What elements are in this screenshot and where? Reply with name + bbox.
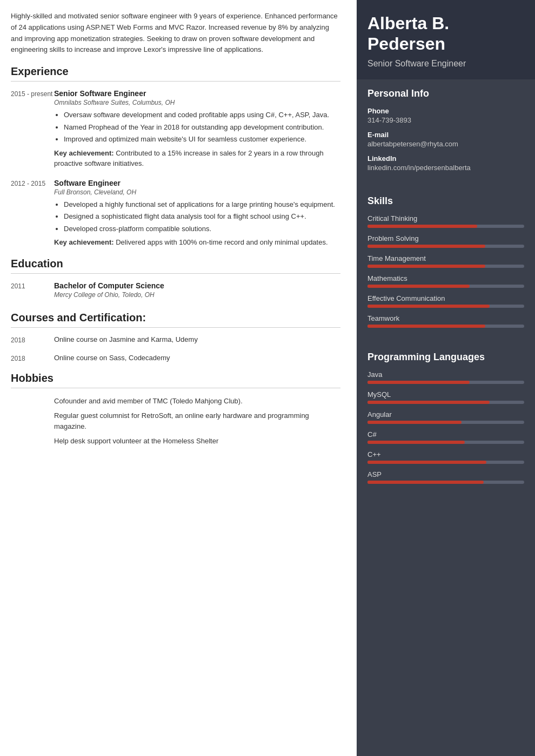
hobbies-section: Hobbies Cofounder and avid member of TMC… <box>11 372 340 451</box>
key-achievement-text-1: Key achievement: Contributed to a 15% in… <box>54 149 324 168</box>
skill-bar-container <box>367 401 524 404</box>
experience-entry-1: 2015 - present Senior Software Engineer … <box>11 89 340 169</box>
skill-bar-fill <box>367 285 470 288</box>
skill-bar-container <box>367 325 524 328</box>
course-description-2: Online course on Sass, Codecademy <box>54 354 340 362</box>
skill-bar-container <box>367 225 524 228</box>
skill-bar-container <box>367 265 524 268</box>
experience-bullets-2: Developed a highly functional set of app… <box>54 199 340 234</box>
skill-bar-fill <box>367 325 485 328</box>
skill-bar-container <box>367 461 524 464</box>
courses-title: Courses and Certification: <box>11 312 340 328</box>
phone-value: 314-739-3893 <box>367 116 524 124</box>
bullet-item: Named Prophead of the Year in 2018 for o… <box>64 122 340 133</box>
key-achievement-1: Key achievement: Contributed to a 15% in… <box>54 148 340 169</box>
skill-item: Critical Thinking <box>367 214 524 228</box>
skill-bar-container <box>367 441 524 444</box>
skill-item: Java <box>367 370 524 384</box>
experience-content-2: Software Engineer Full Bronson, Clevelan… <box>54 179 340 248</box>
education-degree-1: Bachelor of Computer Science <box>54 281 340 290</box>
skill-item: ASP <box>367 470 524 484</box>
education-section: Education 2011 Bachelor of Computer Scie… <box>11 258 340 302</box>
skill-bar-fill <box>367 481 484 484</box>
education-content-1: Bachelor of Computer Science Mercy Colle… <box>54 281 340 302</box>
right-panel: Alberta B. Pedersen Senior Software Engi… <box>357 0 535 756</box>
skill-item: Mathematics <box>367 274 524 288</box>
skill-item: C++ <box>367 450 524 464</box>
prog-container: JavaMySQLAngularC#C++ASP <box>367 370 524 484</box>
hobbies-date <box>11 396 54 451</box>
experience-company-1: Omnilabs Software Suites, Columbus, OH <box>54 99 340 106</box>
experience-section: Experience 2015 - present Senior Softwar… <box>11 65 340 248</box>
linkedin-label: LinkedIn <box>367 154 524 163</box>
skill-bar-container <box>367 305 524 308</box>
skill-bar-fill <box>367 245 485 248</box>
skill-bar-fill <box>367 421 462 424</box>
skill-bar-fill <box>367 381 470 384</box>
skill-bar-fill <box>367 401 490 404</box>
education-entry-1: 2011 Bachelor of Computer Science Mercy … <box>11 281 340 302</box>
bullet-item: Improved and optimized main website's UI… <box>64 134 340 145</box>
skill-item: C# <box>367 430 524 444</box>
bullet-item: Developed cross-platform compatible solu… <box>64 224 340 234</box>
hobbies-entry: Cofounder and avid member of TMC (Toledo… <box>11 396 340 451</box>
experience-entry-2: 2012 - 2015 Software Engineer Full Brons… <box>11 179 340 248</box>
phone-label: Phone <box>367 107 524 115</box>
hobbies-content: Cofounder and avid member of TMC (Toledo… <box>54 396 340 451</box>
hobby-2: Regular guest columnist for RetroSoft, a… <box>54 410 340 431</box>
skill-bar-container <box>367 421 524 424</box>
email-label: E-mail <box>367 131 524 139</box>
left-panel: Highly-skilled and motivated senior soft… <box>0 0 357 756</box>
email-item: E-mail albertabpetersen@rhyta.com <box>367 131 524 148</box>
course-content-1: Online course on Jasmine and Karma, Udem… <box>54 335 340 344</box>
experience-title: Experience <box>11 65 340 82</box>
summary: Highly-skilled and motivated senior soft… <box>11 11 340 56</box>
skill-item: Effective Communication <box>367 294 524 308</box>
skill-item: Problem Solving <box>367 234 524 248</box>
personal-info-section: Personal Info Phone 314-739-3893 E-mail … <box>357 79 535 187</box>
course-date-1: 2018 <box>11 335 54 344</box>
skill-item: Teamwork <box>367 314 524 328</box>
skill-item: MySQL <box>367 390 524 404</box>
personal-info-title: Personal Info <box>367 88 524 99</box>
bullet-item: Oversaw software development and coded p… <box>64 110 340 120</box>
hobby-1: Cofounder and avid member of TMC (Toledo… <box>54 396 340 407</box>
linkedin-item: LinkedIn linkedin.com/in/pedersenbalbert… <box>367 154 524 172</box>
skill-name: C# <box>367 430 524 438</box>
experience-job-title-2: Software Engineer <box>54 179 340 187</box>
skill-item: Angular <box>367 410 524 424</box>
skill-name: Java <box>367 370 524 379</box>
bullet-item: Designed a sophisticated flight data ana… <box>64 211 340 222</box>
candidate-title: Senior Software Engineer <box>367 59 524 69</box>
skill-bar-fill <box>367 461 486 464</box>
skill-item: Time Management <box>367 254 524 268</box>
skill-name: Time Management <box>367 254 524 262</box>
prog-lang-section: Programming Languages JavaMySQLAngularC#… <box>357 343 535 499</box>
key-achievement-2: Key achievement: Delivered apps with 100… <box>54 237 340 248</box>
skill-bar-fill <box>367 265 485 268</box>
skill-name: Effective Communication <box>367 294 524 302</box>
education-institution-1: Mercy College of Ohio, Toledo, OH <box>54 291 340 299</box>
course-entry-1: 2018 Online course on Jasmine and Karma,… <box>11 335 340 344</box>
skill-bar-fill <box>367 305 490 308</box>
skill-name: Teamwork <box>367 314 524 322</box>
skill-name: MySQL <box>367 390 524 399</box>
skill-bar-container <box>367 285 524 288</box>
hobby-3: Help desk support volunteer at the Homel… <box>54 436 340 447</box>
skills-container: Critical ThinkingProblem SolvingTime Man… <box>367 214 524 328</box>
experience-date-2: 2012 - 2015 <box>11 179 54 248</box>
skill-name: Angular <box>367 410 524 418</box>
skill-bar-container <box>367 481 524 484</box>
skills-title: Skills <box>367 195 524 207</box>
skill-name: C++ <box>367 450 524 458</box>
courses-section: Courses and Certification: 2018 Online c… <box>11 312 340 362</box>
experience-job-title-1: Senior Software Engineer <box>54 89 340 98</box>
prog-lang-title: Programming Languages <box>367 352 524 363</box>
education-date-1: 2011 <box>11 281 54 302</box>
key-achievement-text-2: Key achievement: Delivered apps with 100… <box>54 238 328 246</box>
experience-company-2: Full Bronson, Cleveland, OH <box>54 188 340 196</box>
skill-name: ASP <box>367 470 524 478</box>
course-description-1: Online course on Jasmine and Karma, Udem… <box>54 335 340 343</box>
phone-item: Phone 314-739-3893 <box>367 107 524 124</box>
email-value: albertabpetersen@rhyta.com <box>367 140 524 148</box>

+--

__Work request__: Transcribe the whole listing above exactly and leave out the pictures.

__Answer space__:
What elements are in this screenshot and where? Reply with name + bbox.
hobbies-section: Hobbies Cofounder and avid member of TMC… <box>11 372 340 451</box>
key-achievement-text-1: Key achievement: Contributed to a 15% in… <box>54 149 324 168</box>
skill-bar-container <box>367 401 524 404</box>
experience-entry-1: 2015 - present Senior Software Engineer … <box>11 89 340 169</box>
skill-bar-fill <box>367 285 470 288</box>
skill-bar-container <box>367 325 524 328</box>
course-description-2: Online course on Sass, Codecademy <box>54 354 340 362</box>
skill-bar-container <box>367 225 524 228</box>
skill-bar-container <box>367 265 524 268</box>
experience-bullets-2: Developed a highly functional set of app… <box>54 199 340 234</box>
skill-bar-fill <box>367 325 485 328</box>
skill-bar-container <box>367 461 524 464</box>
courses-title: Courses and Certification: <box>11 312 340 328</box>
phone-value: 314-739-3893 <box>367 116 524 124</box>
bullet-item: Named Prophead of the Year in 2018 for o… <box>64 122 340 133</box>
key-achievement-1: Key achievement: Contributed to a 15% in… <box>54 148 340 169</box>
skill-item: Critical Thinking <box>367 214 524 228</box>
skill-bar-container <box>367 441 524 444</box>
skill-item: Java <box>367 370 524 384</box>
experience-content-2: Software Engineer Full Bronson, Clevelan… <box>54 179 340 248</box>
education-degree-1: Bachelor of Computer Science <box>54 281 340 290</box>
skill-item: ASP <box>367 470 524 484</box>
education-section: Education 2011 Bachelor of Computer Scie… <box>11 258 340 302</box>
skill-bar-fill <box>367 481 484 484</box>
education-content-1: Bachelor of Computer Science Mercy Colle… <box>54 281 340 302</box>
right-panel: Alberta B. Pedersen Senior Software Engi… <box>357 0 535 756</box>
skill-item: Mathematics <box>367 274 524 288</box>
skill-item: C++ <box>367 450 524 464</box>
prog-container: JavaMySQLAngularC#C++ASP <box>367 370 524 484</box>
hobbies-date <box>11 396 54 451</box>
experience-company-1: Omnilabs Software Suites, Columbus, OH <box>54 99 340 106</box>
experience-section: Experience 2015 - present Senior Softwar… <box>11 65 340 248</box>
linkedin-label: LinkedIn <box>367 154 524 163</box>
skill-bar-container <box>367 305 524 308</box>
skill-bar-fill <box>367 245 485 248</box>
skill-bar-fill <box>367 421 462 424</box>
skill-bar-fill <box>367 381 470 384</box>
skill-bar-fill <box>367 401 490 404</box>
education-entry-1: 2011 Bachelor of Computer Science Mercy … <box>11 281 340 302</box>
bullet-item: Improved and optimized main website's UI… <box>64 134 340 145</box>
skill-item: C# <box>367 430 524 444</box>
bullet-item: Developed cross-platform compatible solu… <box>64 224 340 234</box>
hobbies-entry: Cofounder and avid member of TMC (Toledo… <box>11 396 340 451</box>
experience-entry-2: 2012 - 2015 Software Engineer Full Brons… <box>11 179 340 248</box>
phone-label: Phone <box>367 107 524 115</box>
hobbies-content: Cofounder and avid member of TMC (Toledo… <box>54 396 340 451</box>
hobby-2: Regular guest columnist for RetroSoft, a… <box>54 410 340 431</box>
skill-bar-container <box>367 421 524 424</box>
email-label: E-mail <box>367 131 524 139</box>
left-panel: Highly-skilled and motivated senior soft… <box>0 0 357 756</box>
email-item: E-mail albertabpetersen@rhyta.com <box>367 131 524 148</box>
course-content-1: Online course on Jasmine and Karma, Udem… <box>54 335 340 344</box>
experience-title: Experience <box>11 65 340 82</box>
summary: Highly-skilled and motivated senior soft… <box>11 11 340 56</box>
skill-item: Effective Communication <box>367 294 524 308</box>
skill-item: Problem Solving <box>367 234 524 248</box>
personal-info-section: Personal Info Phone 314-739-3893 E-mail … <box>357 79 535 187</box>
course-date-1: 2018 <box>11 335 54 344</box>
skill-item: Teamwork <box>367 314 524 328</box>
skill-item: MySQL <box>367 390 524 404</box>
personal-info-title: Personal Info <box>367 88 524 99</box>
bullet-item: Oversaw software development and coded p… <box>64 110 340 120</box>
hobby-1: Cofounder and avid member of TMC (Toledo… <box>54 396 340 407</box>
linkedin-item: LinkedIn linkedin.com/in/pedersenbalbert… <box>367 154 524 172</box>
skill-name: C# <box>367 430 524 438</box>
experience-job-title-2: Software Engineer <box>54 179 340 187</box>
skill-item: Angular <box>367 410 524 424</box>
skill-name: Java <box>367 370 524 379</box>
bullet-item: Designed a sophisticated flight data ana… <box>64 211 340 222</box>
candidate-title: Senior Software Engineer <box>367 59 524 69</box>
skill-bar-fill <box>367 461 486 464</box>
skill-item: Time Management <box>367 254 524 268</box>
skill-name: Time Management <box>367 254 524 262</box>
prog-lang-section: Programming Languages JavaMySQLAngularC#… <box>357 343 535 499</box>
key-achievement-2: Key achievement: Delivered apps with 100… <box>54 237 340 248</box>
skill-bar-fill <box>367 265 485 268</box>
skill-name: Effective Communication <box>367 294 524 302</box>
education-institution-1: Mercy College of Ohio, Toledo, OH <box>54 291 340 299</box>
course-entry-1: 2018 Online course on Jasmine and Karma,… <box>11 335 340 344</box>
skill-bar-fill <box>367 305 490 308</box>
skill-name: Teamwork <box>367 314 524 322</box>
skill-name: MySQL <box>367 390 524 399</box>
skill-bar-container <box>367 285 524 288</box>
hobby-3: Help desk support volunteer at the Homel… <box>54 436 340 447</box>
skills-container: Critical ThinkingProblem SolvingTime Man… <box>367 214 524 328</box>
experience-date-2: 2012 - 2015 <box>11 179 54 248</box>
skill-name: Angular <box>367 410 524 418</box>
skill-bar-container <box>367 481 524 484</box>
skills-title: Skills <box>367 195 524 207</box>
skill-name: C++ <box>367 450 524 458</box>
courses-section: Courses and Certification: 2018 Online c… <box>11 312 340 362</box>
experience-job-title-1: Senior Software Engineer <box>54 89 340 98</box>
prog-lang-title: Programming Languages <box>367 352 524 363</box>
education-date-1: 2011 <box>11 281 54 302</box>
key-achievement-text-2: Key achievement: Delivered apps with 100… <box>54 238 328 246</box>
experience-company-2: Full Bronson, Cleveland, OH <box>54 188 340 196</box>
skill-name: ASP <box>367 470 524 478</box>
course-description-1: Online course on Jasmine and Karma, Udem… <box>54 335 340 343</box>
phone-item: Phone 314-739-3893 <box>367 107 524 124</box>
email-value: albertabpetersen@rhyta.com <box>367 140 524 148</box>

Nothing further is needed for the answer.